Depuis ce week-end, la police a dépêché sur place une équipe principalement composée de négociateurs et d’enquêteurs.
Ces derniers tentent depuis de déterminer le point de départ de ces accusations.
Selon eux, soit il s’agit, derrière ces dissimulations, d’un conflit de type foncier, soit de rivalités entre familles.

En janvier 2015, dans des conditions similaires, quatre femmes sur le point d’être exécutées dans la province d’Enga avaient pu être sauvées in extremis d’une exécution certaine grâce à l’intervention de la police et le concours des missionnaires locaux.
Elles avaient été accusées de sorcellerie après l’apparition de cas de rougeole et la mort de plusieurs personnes au cours du dernier trimestre 2014.

Début juin 2014, c’étaient les forces armées de Papouasie-Nouvelle-Guinée qui avaient dû mener une opération spéciale en vue de libérer trois femmes détenues par un groupe de villageois dans la province d’Enga, qui les accusait de pratiquer la sorcellerie.
Ces trois femmes avaient été capturées lors d’une expédition punitive menée par un groupe de villageois, persuadés que le récent coma d’une autre jeune femme était dû à des pratiques de sorcellerie et d’envoûtement.
Elles avaient ensuite été torturées à plusieurs reprises.
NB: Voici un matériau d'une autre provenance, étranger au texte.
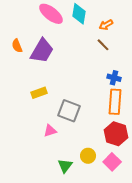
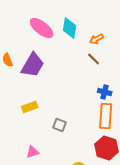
gray square: (69, 111) -> (60, 125), size x0.6
pink triangle: (50, 131) -> (33, 152), moved

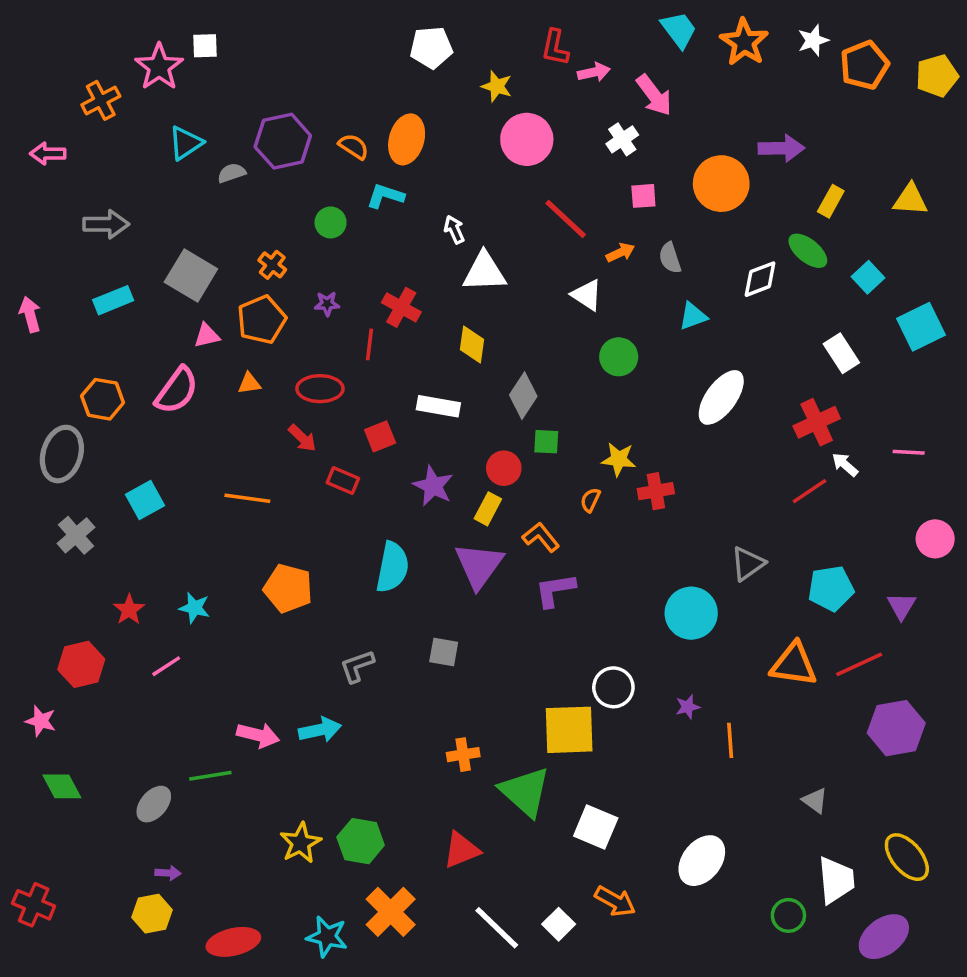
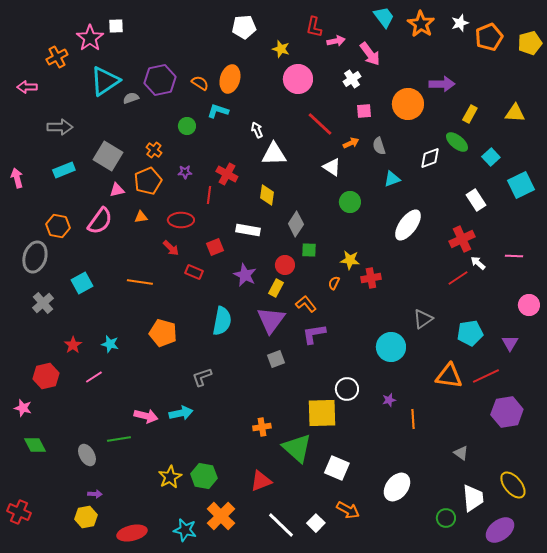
cyan triangle: (186, 143) -> (105, 81), size x1.5
gray square: (444, 652) -> (276, 359), moved, turned -30
gray ellipse: (154, 804) -> (87, 455), turned -70

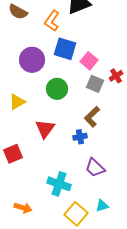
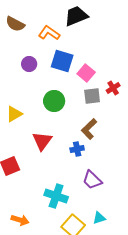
orange L-shape: (52, 21) -> (49, 33), turned 90
purple circle: (32, 60) -> (29, 64), moved, size x0.6
gray square: (95, 84) -> (92, 96), turned -30

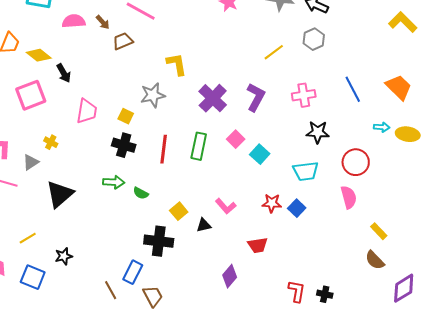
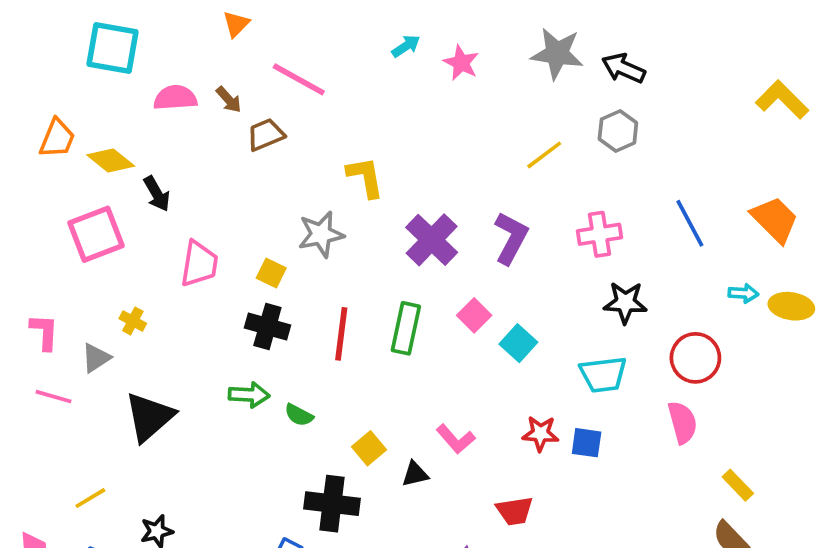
blue square: (297, 208) -> (587, 443), turned -36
En Papouasie-Nouvelle-Guinée, les cas impliquant des groupes d’individus, formés en milices punitives de fait et décidant de se faire justice eux-mêmes en exécutant des personnes soupçonnées de sorcellerie (principalement des femmes) se sont multipliés ces dernières années dans ce pays, où les croyances en des pouvoirs occultes sont encore très vivace.
En réponse à ce phénomène, mais aussi à une hausse constante de la criminalité, mi-2013, le Parlement papou a décidé de voter pour la remise en vigueur de la peine de mort.

Résonnances fidjiennes

À Fidji, entre-temps, un tribunal de la capitale Suva a condamné fin mai 2014 un pasteur de l’église méthodiste pour avoir organisé une séance d’exorcisme qui, au final, a entraîné la destruction d’une maison entière, mise à sac jusqu’aux fondations par de prétendus « nettoyeurs ».
L’affaire remonte à 2007, sur la petite île de Gau, où cette influente église avait entrepris d’intervenir pour « exorciser » une maison jugée « maléfique ».
La maison, alors inoccupée par ses propriétaires, a été littéralement mise à sac.
Motif invoqué par le pasteur en audiences : sa conviction selon laquelle Ravuama Vonu, le propriétaire, y aurait pratiqué des séances de magie noire, à l’aide d’un crâne humain.
Ces convictions, selon le pasteur, avaient été acquises en avril 2007 lors d’une séance de prières au cours de laquelle l’un des participants « a soudain été possédé par un esprit », qui a ensuite accusé le propriétaire de cette bâtisse.
Résultat : une opération de « nettoyage » qui, du point de vue de la justice, s’est soldée par une entrée avec effraction, des dégâts considérables y compris jusqu’à la dalle de béton, détruite à coup de barres à mines, et le terrain au-dessous entièrement retournée, supposément pour mener à bien cette opération de chasse au malin.
Pour les besoins de la cause, les religieux et les villageois s’étaient attiré la sympathie des forces locales de police.
En rendant son verdict, fin mai 2014, la Haute Cour de Suva a condamné le pasteur Simione Koroi et à travers lui l’église méthodiste à payer sous trentaine une amende de 28.000 dollars fidjiens (environ onze mille euros) pour « abus d’autorité ».
« Il n’a pas seulement failli à soin devoir guide (religieux), mais il a aussi incité les gens de ce village à détruire les biens de plaignants. C’est donc sans hésitation que je le tiens pour responsable des dégâts causés aux plaignants », a tranché clairement le juge Chandrasiri Kotigalage, qui entendait cette affaire.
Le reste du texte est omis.